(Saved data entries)
################

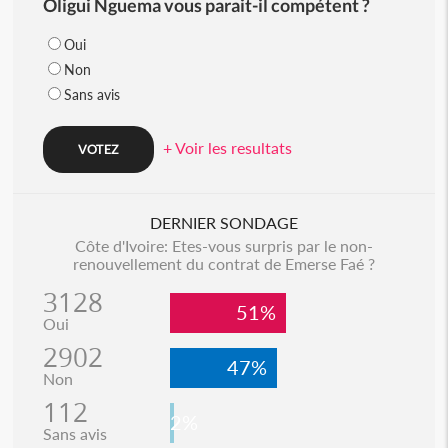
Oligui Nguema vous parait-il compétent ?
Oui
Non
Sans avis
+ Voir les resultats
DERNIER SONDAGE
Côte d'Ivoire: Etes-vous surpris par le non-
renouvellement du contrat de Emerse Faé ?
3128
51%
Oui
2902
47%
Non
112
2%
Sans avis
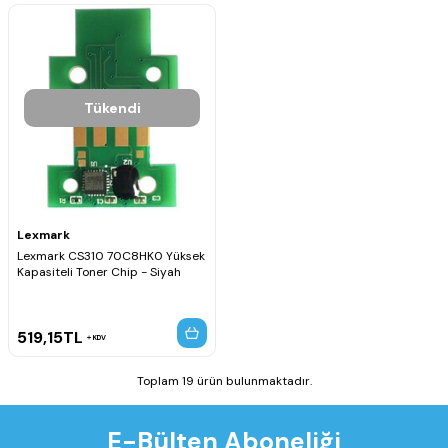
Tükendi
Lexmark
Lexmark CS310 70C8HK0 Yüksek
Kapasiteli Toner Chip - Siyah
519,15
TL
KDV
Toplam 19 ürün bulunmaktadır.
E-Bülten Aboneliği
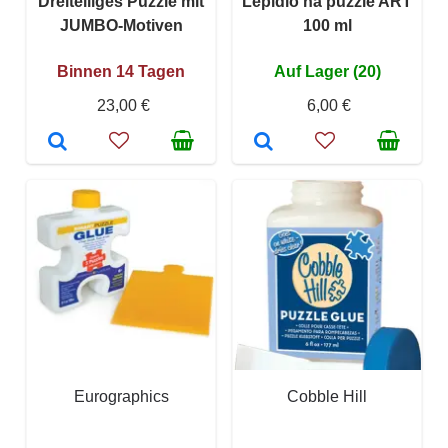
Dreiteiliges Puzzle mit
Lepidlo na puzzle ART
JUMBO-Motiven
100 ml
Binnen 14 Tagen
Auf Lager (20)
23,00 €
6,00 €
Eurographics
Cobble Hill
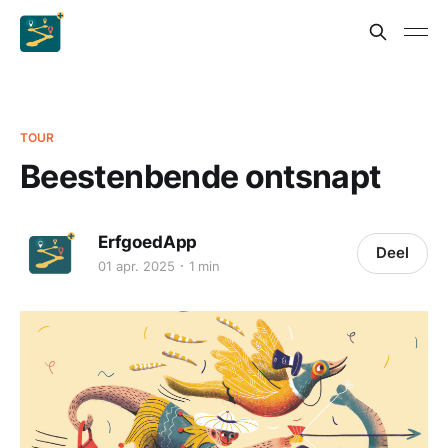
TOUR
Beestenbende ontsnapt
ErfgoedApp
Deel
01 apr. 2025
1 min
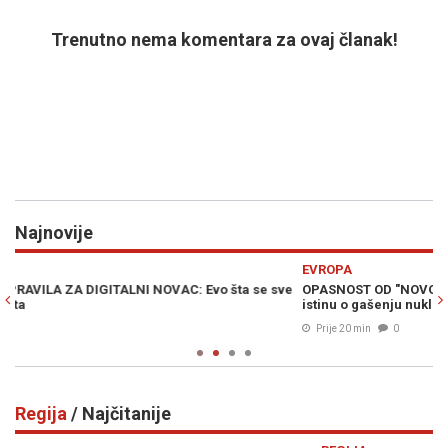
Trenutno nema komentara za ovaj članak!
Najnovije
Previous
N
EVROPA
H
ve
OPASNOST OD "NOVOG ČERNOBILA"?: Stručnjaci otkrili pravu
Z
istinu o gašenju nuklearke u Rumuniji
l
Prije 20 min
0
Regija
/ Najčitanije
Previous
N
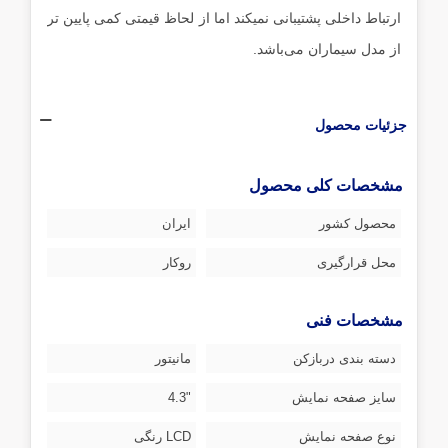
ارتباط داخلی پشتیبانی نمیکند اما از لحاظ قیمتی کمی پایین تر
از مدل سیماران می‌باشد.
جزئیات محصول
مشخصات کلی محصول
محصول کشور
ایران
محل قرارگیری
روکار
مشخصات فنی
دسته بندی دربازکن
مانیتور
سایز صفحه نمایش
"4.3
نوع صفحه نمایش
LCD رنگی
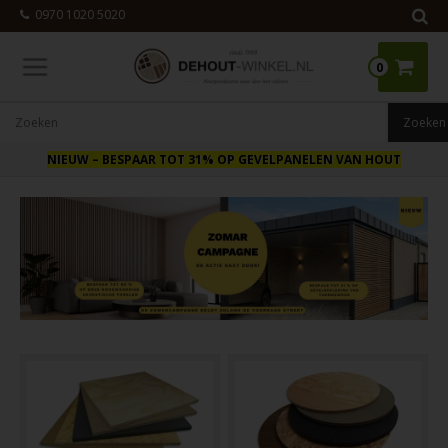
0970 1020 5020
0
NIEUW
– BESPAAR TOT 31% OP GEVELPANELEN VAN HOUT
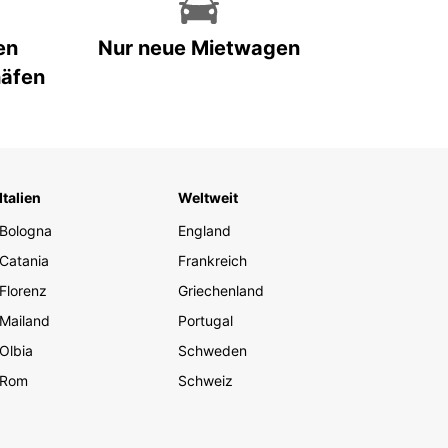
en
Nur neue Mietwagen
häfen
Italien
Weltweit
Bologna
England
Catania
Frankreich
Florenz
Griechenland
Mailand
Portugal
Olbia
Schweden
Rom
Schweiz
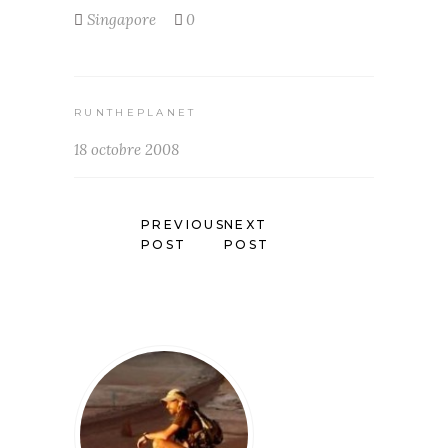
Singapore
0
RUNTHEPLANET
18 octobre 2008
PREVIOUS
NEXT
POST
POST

################

What needs to be done: Copy the entries exactly. Leave the pictures out.

Exercise response:
Oligui Nguema vous parait-il compétent ?
Oui
Non
Sans avis
+ Voir les resultats
DERNIER SONDAGE
Côte d'Ivoire: Etes-vous surpris par le non-
renouvellement du contrat de Emerse Faé ?
3128
51%
Oui
2902
47%
Non
112
2%
Sans avis
Tükendi
Lexmark
Lexmark CS310 70C8HK0 Yüksek
Kapasiteli Toner Chip - Siyah
519,15
TL
KDV
Toplam 19 ürün bulunmaktadır.
E-Bülten Aboneliği
Dreiteiliges Puzzle mit
Lepidlo na puzzle ART
JUMBO-Motiven
100 ml
Binnen 14 Tagen
Auf Lager (20)
23,00 €
6,00 €
Eurographics
Cobble Hill
TOUR
Beestenbende ontsnapt
ErfgoedApp
Deel
01 apr. 2025
1 min
Trenutno nema komentara za ovaj članak!
Najnovije
Previous
N
EVROPA
H
ve
OPASNOST OD "NOVOG ČERNOBILA"?: Stručnjaci otkrili pravu
Z
istinu o gašenju nuklearke u Rumuniji
l
Prije 20 min
0
Regija
/ Najčitanije
Previous
N
ارتباط داخلی پشتیبانی نمیکند اما از لحاظ قیمتی کمی پایین تر
از مدل سیماران می‌باشد.
جزئیات محصول
مشخصات کلی محصول
محصول کشور
ایران
محل قرارگیری
روکار
مشخصات فنی
دسته بندی دربازکن
مانیتور
سایز صفحه نمایش
"4.3
نوع صفحه نمایش
LCD رنگی
0970 1020 5020
0
NIEUW
– BESPAAR TOT 31% OP GEVELPANELEN VAN HOUT
en
Nur neue Mietwagen
häfen
Italien
Weltweit
Bologna
England
Catania
Frankreich
Florenz
Griechenland
Mailand
Portugal
Olbia
Schweden
Rom
Schweiz
Singapore
0
RUNTHEPLANET
18 octobre 2008
PREVIOUS
NEXT
POST
POST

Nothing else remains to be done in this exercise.